WebXR
Overview
- The WebXR API allows web content to be displayed as VR and AR experiences.
- It supersedes the now-deprecated WebVR API.
- The docs on MDN are exceptional, and they helped me a lot.
- The specification is also very well clear and well-written.
- js13kGames' WebXR category allows using A-Frame, Babylon.js, or THREE.js to handle WebXR for you.
- These libraries provide a whole 3D programming environment and API.
- They are 380 KB, 880 KB, and 190 KB respectively, when zipped.
- They don't count towards the 13 KB limit, however.
- In ROAR, I implemented the WebXR support myself.
- ROAR doesn't use any third-party libraries.
- The game loop, the rendering pipeline, the physics… everything is implemented from scratch in vanilla TypeScript.
- It's still less than 13 KB zipped!
- Overall, I enjoyed using the WebXR API.
Pose
- One of the key concepts of the WebXR API is the concept of the reference space.
- A reference space is the space requested during the initialization of the XR session.
let session = await navigator.xr.requestSession("immersive-vr", { requiredFeatures: ["local-floor"], }); game.XrSpace = await session.requestReferenceSpace("local-floor");
- Depending on the type, the reference space can represent different origins.
- A
local
reference space is anchored at the center of the headset at the time of the initialization. - A
local-floor
reference space has its origin at the floor level. - There are more types of reference spaces:
bounded-floor
,unbounded
, andviewer
.
- A
- During the lifetime of an XR session, the position and orientation of the headset and the controllers are reported relative to the origin of the reference space.
- It's also possible to create new reference spaces, translated or rotated relative to the parent one, through the
getOffsetReferenceSpace
method.- I didn't use this method in ROAR, but see Locomotion for a potential use-case.
- A reference space is the space requested during the initialization of the XR session.
- The WebXR API exposes the position and orientation of the headset and the controllers through the
XRPose
interface.- For the headset, the pose can be retrieved with the
XRFrame.getViewerPose
method. - For the controllers, the
XRFrame.getPose
method can be used. - Both of these methods require a reference space to be passed as an argument.

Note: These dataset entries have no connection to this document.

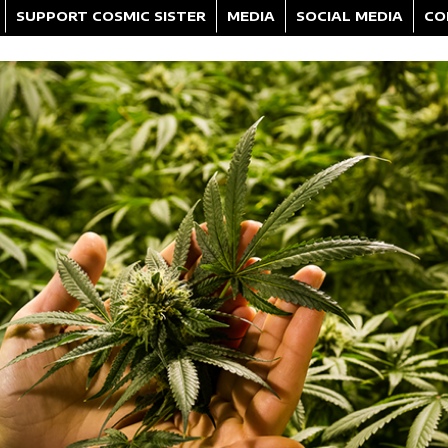
SUPPORT COSMIC SISTER
MEDIA
SOCIAL MEDIA
CO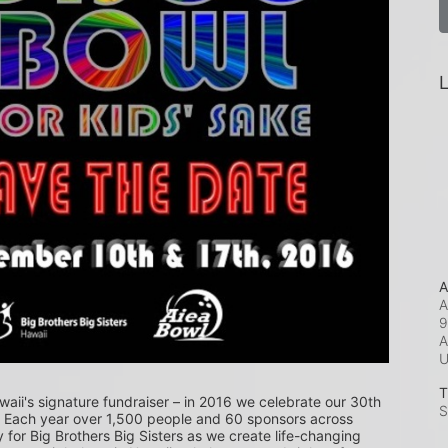
L
A
A
9
A
T
waii's signature fundraiser – in 2016 we celebrate our 30th 
S
! Each year over 1,500 people and 60 sponsors across 
or Big Brothers Big Sisters as we create life-changing 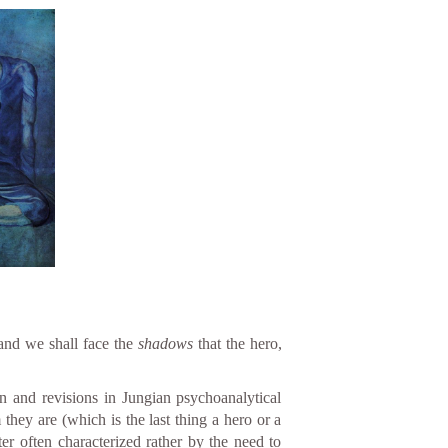
 and we shall face the
shadows
that the hero,
n and revisions in Jungian psychoanalytical
hey are (which is the last thing a hero or a
er often characterized rather by the need to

The returned poses contain an
XRRigidTransform
which provides the position and orientation of the pose relative to the reference space. - The transform exposes the position and the orientation as
DOMPointReadOnly
. - It also exposes the full transformation matrix as a
Float32Array
.
- For the headset, the pose can be retrieved with the
- For regular 3D, Goodluck stores the position data as transformation matrices too.
- The
Transform
component stores the local position, rotation and scale, i.e. relative to the parent transform, or relative to the world if the entity doesn't have a parent. - The
sys_transform
system is responsible for computing the world-relative transformation matrix, calledTransform.World
, for each entity.- First, it composes the local position, rotation and scale into a local transformation matrix.
- If the transform has a parent,
sys_transform
then left-multiplies its local matrix by the matrix of the parent. - This requires that parents are updated before children. Goodluck doesn't strictly guarantee this, but the
instantiate
function creates entity hierarchies in the correct order, which is usually enough.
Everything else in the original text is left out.